Se nunca ouviu falar da Nexperia, não é caso único. Ainda assim, se conduz um automóvel recente, é bastante provável que esteja a utilizar, sem o saber, um chip fabricado por esta empresa. As estimativas mais citadas apontam para uma quota na ordem dos 40% nos chips automóveis, o que ajuda a perceber por que motivo a turbulência actual na Nexperia está a agitar todo o sector.

Nexperia e chips automóveis: a origem da crise nos Países Baixos

Em Outubro, o Governo dos Países Baixos, invocando uma lei sobre a disponibilidade de bens, assumiu o controlo da empresa. A Nexperia tinha passado a ser, em 2019, uma subsidiária da chinesa Wingtech. A justificação oficial foi clara: a lei foi accionada na sequência de sinais recentes e particularmente preocupantes de falhas graves de governação e de actuação dentro da Nexperia, considerados uma ameaça à continuidade e à protecção, em território neerlandês e europeu, de conhecimento e de capacidades tecnológicas críticas.

Na prática, o objectivo do executivo neerlandês é evitar que a Nexperia transfira capacidade produtiva e competências-chave para a China. Como resposta, Pequim impôs restrições às exportações de produtos ligados à Nexperia. De acordo com a Reuters, embora a maioria dos chips da empresa seja efectivamente fabricada na Europa, uma parte relevante do processo seguinte - acondicionamento e comercialização junto de distribuidores - acontece na China, o que criou um ponto de estrangulamento.

Ambiente mais calmo, mas a Nexperia China deixa de cumprir orientações

Entretanto, o cenário evoluiu para um tom mais conciliatório. Num comunicado, a sede da Nexperia nos Países Baixos destacou o compromisso assumido pela China de facilitar a retoma das exportações a partir da fábrica chinesa da Nexperia e das unidades dos seus subcontratantes, permitindo manter o abastecimento dos mercados globais com chips electrónicos considerados críticos.

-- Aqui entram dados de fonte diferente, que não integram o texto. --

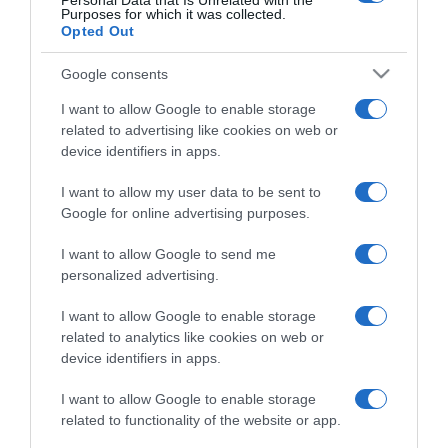
Personal Data that Is Unrelated with the
Detalles del producto
Purposes for which it was collected.
Opted Out
Google consents
Categoría
I want to allow Google to enable storage
related to advertising like cookies on web or
device identifiers in apps.
Supermercado
I want to allow my user data to be sent to
CONSUM
Google for online advertising purposes.
I want to allow Google to send me
Seguimiento desde
personalized advertising.
28 Ene 2023
I want to allow Google to enable storage
related to analytics like cookies on web or
device identifiers in apps.
Descripción del producto
I want to allow Google to enable storage
related to functionality of the website or app.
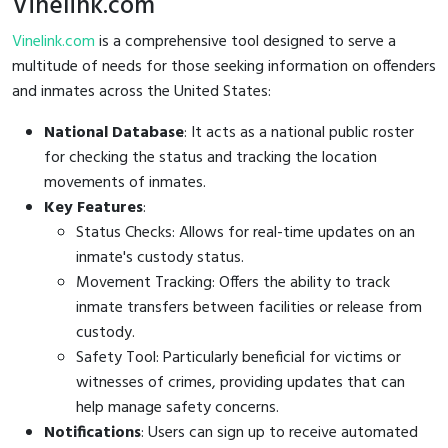
Vinelink.com
Vinelink.com
is a comprehensive tool designed to serve a
multitude of needs for those seeking information on offenders
and inmates across the United States:
National Database
: It acts as a national public roster
for checking the status and tracking the location
movements of inmates.
Key Features
:
Status Checks: Allows for real-time updates on an
inmate's custody status.
Movement Tracking: Offers the ability to track
inmate transfers between facilities or release from
custody.
Safety Tool: Particularly beneficial for victims or
witnesses of crimes, providing updates that can
help manage safety concerns.
Notifications
: Users can sign up to receive automated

Este alívio surge após um encontro entre Donald Trump e Xi Jinping, na sequência do qual Pequim indicou que as empresas poderão solicitar isenções. Em paralelo, a Nexperia obteve também um adiamento de um ano por parte dos Estados Unidos, depois de ter sido colocada numa lista de entidades sujeitas a sanções devido à ligação societária à Wingtech.

Continuidade operacional em risco e alerta sobre qualidade desde 13 de Outubro

Apesar destes sinais positivos, a empresa afirma que os problemas estão longe de resolvidos. Num novo comunicado, a Nexperia refere perturbações: as entidades do grupo na China terão deixado de operar dentro do quadro de governação corporativa estabelecido e estarão a ignorar instruções legais emitidas pela direcção global da Nexperia B.V.

Entre os exemplos apontados, a sede acusa estas entidades de recorrerem a contas bancárias não autorizadas para receber pagamentos de clientes.

É neste contexto que a Nexperia, a partir da sede nos Países Baixos, declara não conseguir garantir - para os produtos expedidos desde 13 de Outubro a partir da fábrica na China - aspectos essenciais como propriedade intelectual, tecnologia, autenticidade e padrões de qualidade.

O que isto significa para a indústria automóvel e para a cadeia de fornecimento

Num sector em que a rastreabilidade e a conformidade são vitais, qualquer dúvida sobre autenticidade ou padrões de qualidade pode obrigar fabricantes e fornecedores de primeiro nível a reforçar auditorias, exigir documentação adicional de origem e, quando possível, redireccionar encomendas para linhas de produção e logística menos expostas a restrições ou conflitos de governação.

Também se torna mais relevante diversificar fontes de componentes, rever contratos com distribuidores e implementar testes de recepção mais rigorosos, sobretudo em peças electrónicas críticas para segurança e funcionamento (por exemplo, gestão de energia, sensores e sistemas de assistência à condução). Em última análise, atrasos e incerteza no fornecimento de chips podem reflectir-se em tempos de entrega mais longos e em pressões adicionais sobre custos na indústria automóvel.